The others that I mentioned also show the power of negative capability.  Steve Jobs had a couple of outstanding quotes that demonstrate this:

“The best way to predict the future is to invent it” and “People who are serious about software should make their own hardware.”

“Here’s to the crazy ones. The misfits. The rebels. The troublemakers. The round pegs in the square holes. The ones who see things differently. They’re not fond of rules. And they have no respect for the status quo. You can quote them, disagree with them, glorify or vilify them. About the only thing you can’t do is ignore them. Because they change things. They push the human race forward. And while some may see them as the crazy ones, we see genius. Because the people who are crazy enough to think they can change the world are the ones who do.”

Of course, Steve was all about execution as well.  Make sure the insides are as beautiful as the outsides.

I think JRR Tolkien was onto negative capability as well.  He gives his characters goals but he also gives them advice about being open to the people you might meet along the way and to not to allow others to shape your future but to be receptive to opportunities.  He invented the concept called the “eucatastrophe”.  That is the idea that germs of something good can be found in what initially looks like a fiasco.  Openness and receptivity are essential for making your way out of a catastrophe.

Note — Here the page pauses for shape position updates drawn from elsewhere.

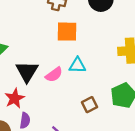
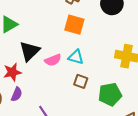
brown square: (89, 105) -> (81, 81), moved, turned 32

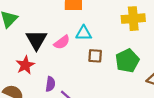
purple semicircle: (17, 94) -> (50, 84), moved

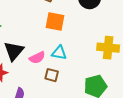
brown square: (95, 56) -> (52, 75), moved

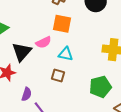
pink semicircle: (37, 58) -> (43, 42), moved

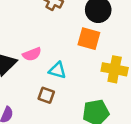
orange square: (62, 24) -> (89, 39), moved

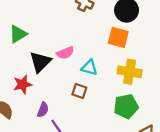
yellow cross: (115, 69) -> (130, 72), moved

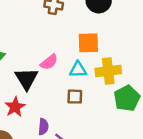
orange square: (118, 37) -> (88, 43), moved
yellow cross: (130, 72) -> (108, 71), moved

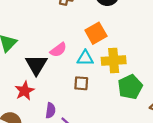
orange square: (88, 43) -> (96, 33), turned -30

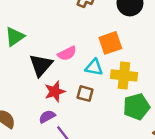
red star: (25, 91) -> (55, 92), moved
purple semicircle: (50, 110) -> (47, 117), turned -136

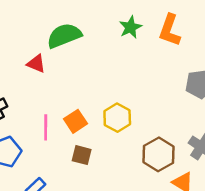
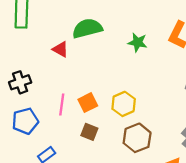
green star: (130, 27) -> (138, 42), moved, turned 30
brown hexagon: (159, 154) -> (137, 138), moved

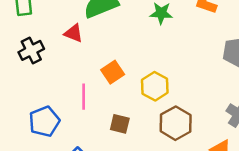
black cross: (20, 82) -> (31, 50), moved
orange square: (88, 103) -> (113, 72), moved

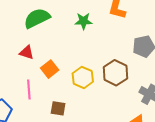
red triangle: (74, 33) -> (27, 53), moved
brown hexagon: (176, 123) -> (115, 73), moved

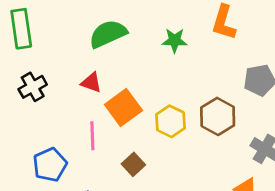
orange square: (50, 69) -> (123, 108), size x1.4
brown square: (58, 108) -> (133, 164), turned 35

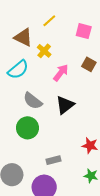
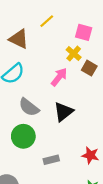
yellow cross: (44, 51) -> (74, 54), moved
gray rectangle: (54, 160) -> (51, 160), moved

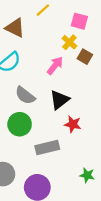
red star: (90, 155) -> (73, 124), moved
gray rectangle: (51, 160) -> (47, 147), size x1.5

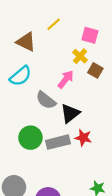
gray semicircle: (25, 95) -> (46, 100), moved
gray rectangle: (47, 147) -> (58, 142), moved

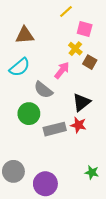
yellow line: (54, 24) -> (66, 11), moved
brown triangle: (26, 42) -> (25, 35), turned -30
black triangle: (70, 113) -> (81, 102), moved
green circle: (30, 138) -> (29, 114), moved

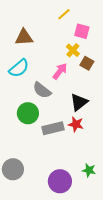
purple circle: (45, 184) -> (60, 181), moved

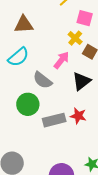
black triangle: (79, 102) -> (81, 81), moved

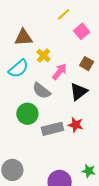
pink square: (85, 18) -> (82, 31), turned 35
yellow cross: (75, 38) -> (43, 56), moved

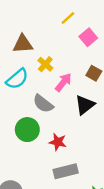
red star: (76, 125) -> (58, 142), moved
gray rectangle: (53, 129) -> (66, 171), moved

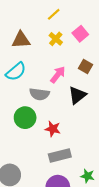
yellow line: (68, 18) -> (54, 14), moved
yellow cross: (45, 64) -> (56, 39), moved
gray semicircle: (43, 104) -> (39, 94), turned -30

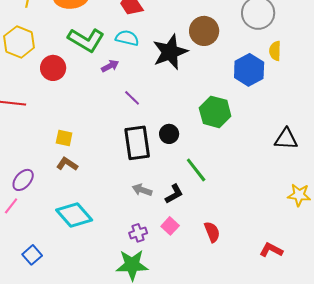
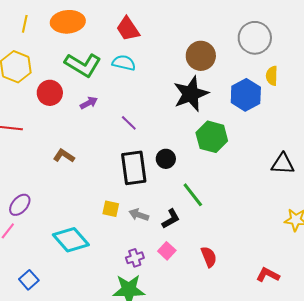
black star: (170, 52) -> (191, 94), moved
purple arrow: (110, 66) -> (89, 103), moved
yellow square: (64, 138) -> (111, 209), moved
brown L-shape: (67, 164) -> (64, 156), moved

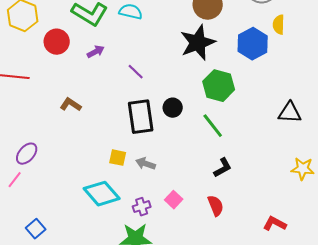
green line: (193, 195) -> (213, 126), moved
black L-shape: (171, 219) -> (223, 168), moved
cyan diamond: (71, 240) -> (102, 194), moved

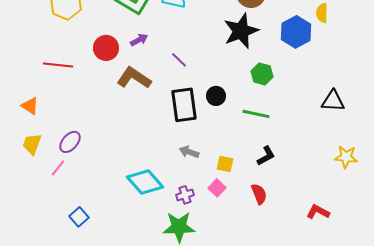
red circle: (57, 42) -> (106, 48), moved
green hexagon: (219, 86) -> (262, 74), size x0.7
brown L-shape: (71, 105) -> (134, 78), moved, size x1.6
green line: (213, 126) -> (256, 114), turned -40
yellow square: (118, 158) -> (225, 164), moved

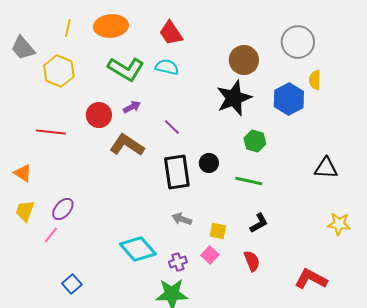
red L-shape: (318, 212) -> (311, 279), size x1.4

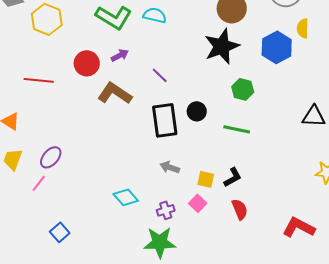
black L-shape: (259, 223) -> (233, 177), moved
cyan diamond: (138, 249) -> (126, 197), size x0.7

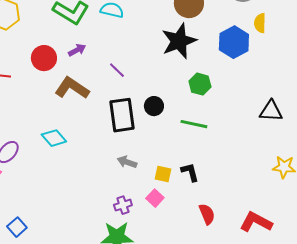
black L-shape: (233, 177) -> (190, 172), turned -75
cyan diamond: (126, 197) -> (54, 138), moved
red semicircle: (240, 209) -> (207, 214), moved

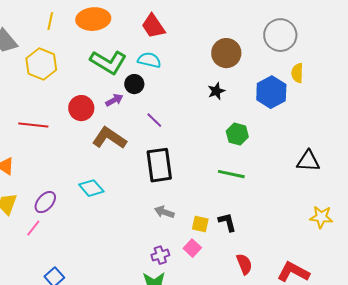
black star: (179, 41) -> (216, 91), size x0.5
black circle: (154, 106) -> (134, 84), moved

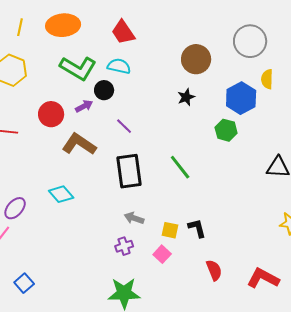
green hexagon: (237, 134) -> (226, 130), moved
green line: (231, 174) -> (180, 167), moved, turned 40
purple cross: (160, 255) -> (124, 246), moved

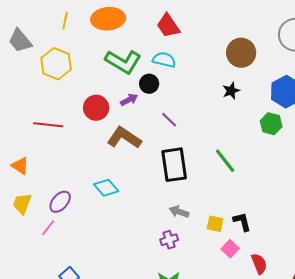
pink square: (162, 254) -> (230, 249), moved

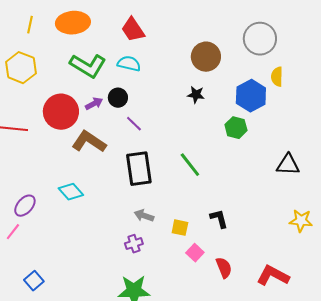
black circle: (149, 84) -> (118, 98), moved
black star: (231, 91) -> (196, 95), turned 30
red circle: (96, 108) -> (61, 112), size x1.4
black L-shape: (242, 222) -> (219, 219), moved

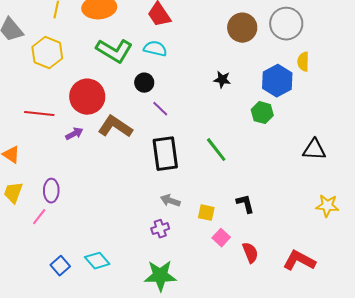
brown circle: (206, 57) -> (242, 28), moved
purple arrow: (94, 104) -> (74, 134), moved
cyan diamond: (71, 192) -> (97, 261), moved
purple ellipse: (25, 206) -> (51, 191), turned -40

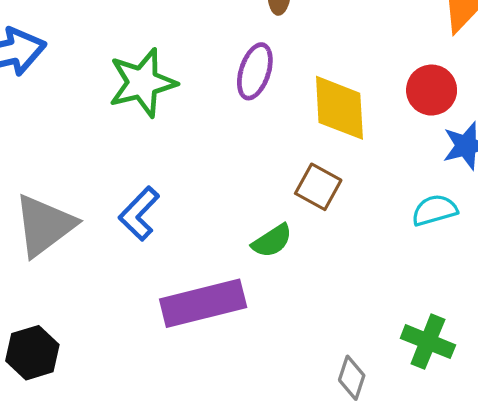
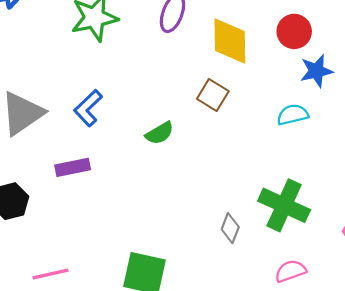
green semicircle: (272, 241) -> (160, 133), moved
purple rectangle: (203, 303) -> (73, 167), moved, size x0.6
green cross: (428, 342) -> (284, 205), size x1.4

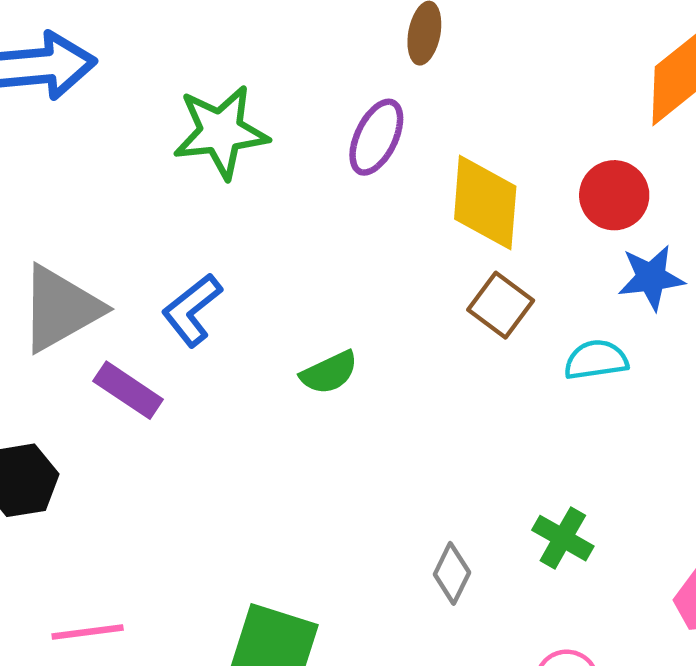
brown square: (213, 95) -> (501, 305), moved
purple rectangle: (73, 167) -> (128, 390), moved, turned 40
green cross: (284, 205) -> (563, 538), size x0.6

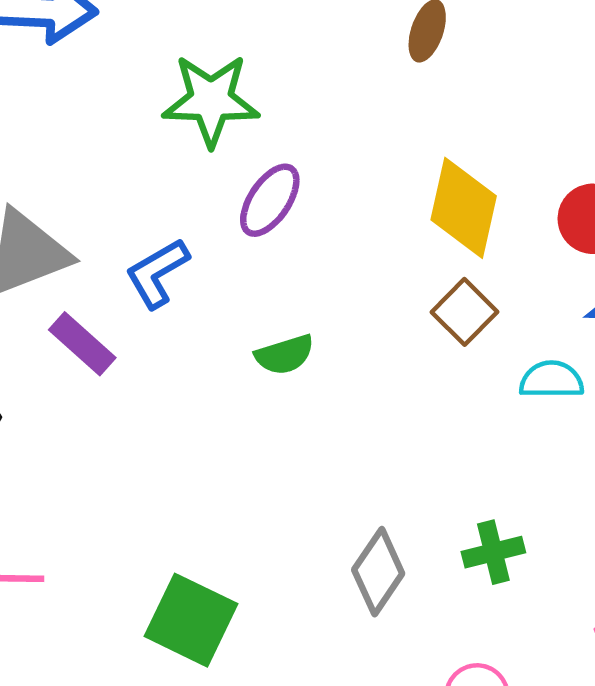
purple ellipse: (376, 137) -> (270, 200), moved
green cross: (563, 538) -> (493, 552), turned 38
gray diamond: (452, 573) -> (378, 572), size x1.4

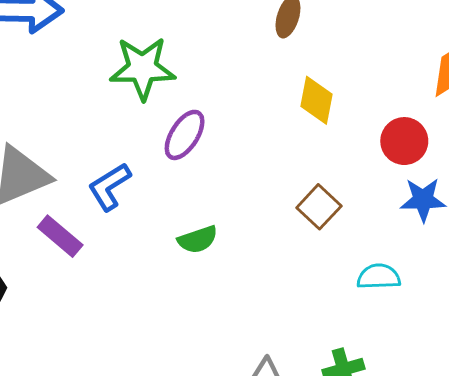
yellow diamond: (464, 208) -> (317, 100), moved, size x0.7
cyan semicircle: (552, 380) -> (379, 277), moved

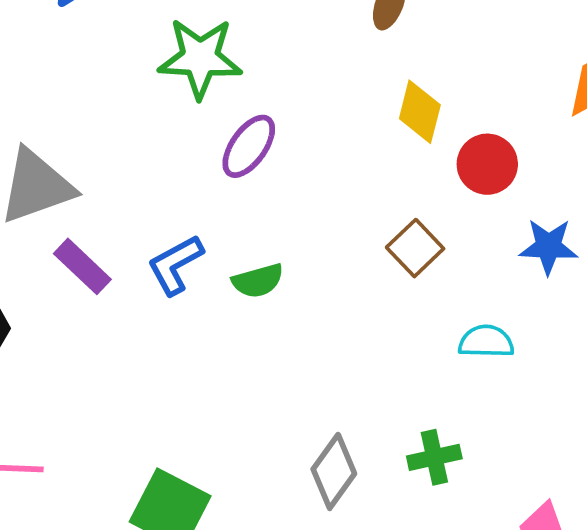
red circle: (404, 141) -> (487, 164), moved
blue L-shape: (109, 187) -> (175, 265), moved

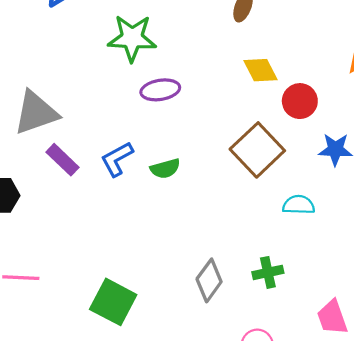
yellow diamond: (420, 112) -> (260, 70), turned -42
purple ellipse: (249, 146) -> (160, 90), turned 45
brown square: (415, 248) -> (257, 150), size x1.6

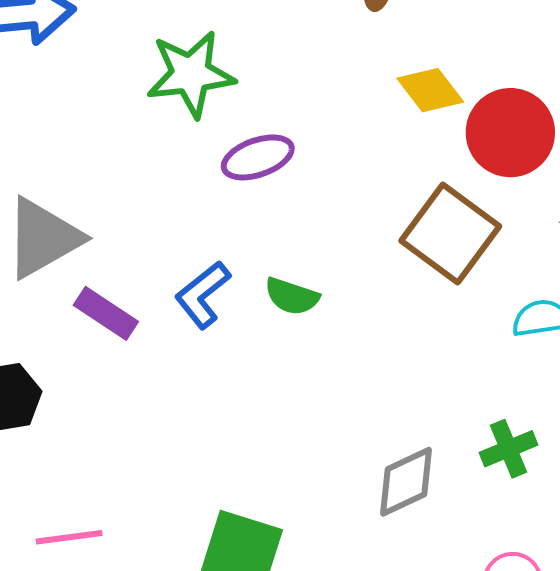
red circle: (300, 101) -> (510, 133), size x1.4
green semicircle: (165, 169) -> (292, 296), turned 44
gray diamond: (209, 280) -> (406, 482), turned 39

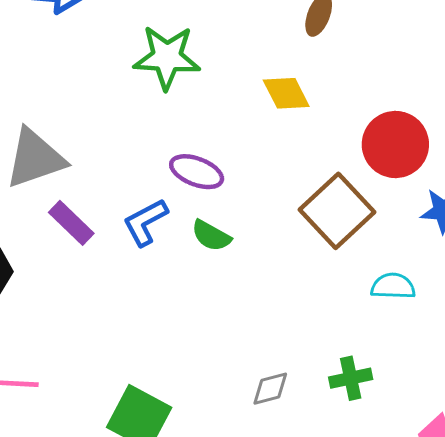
yellow diamond: (430, 90) -> (286, 93), moved
purple ellipse: (258, 157) -> (197, 172), moved, turned 30
gray diamond: (406, 482) -> (270, 389), size x0.7

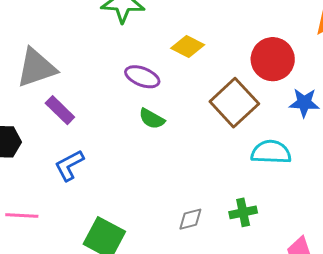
yellow diamond: (286, 93) -> (188, 47), moved, turned -36
blue L-shape: (145, 222) -> (69, 165), moved
cyan semicircle: (393, 286) -> (271, 152), size x1.4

And then there is Occupy Wall Street which has a freer form.  It is coming into existence without much of a framework.  And while it is going to hit a lot more bumps in the road, it has already made a significant impact on our national dialogue by being able to shift, change, evolve and take advantage of opportunities.  A year ago, we didn’t even know what the 99% were and now we are one.

Anyway, I just thought I’d leave you all with that at the beginning of the week.  “Not all those who wander are lost.”  The world isn’t going to end no matter how bad things get.

And it is OK to not go along with the program in 2012.


Some scenes from the 2009 movie Bright Star about John Keats’ short life and relationship with Fanny Brawne. Highly recommended.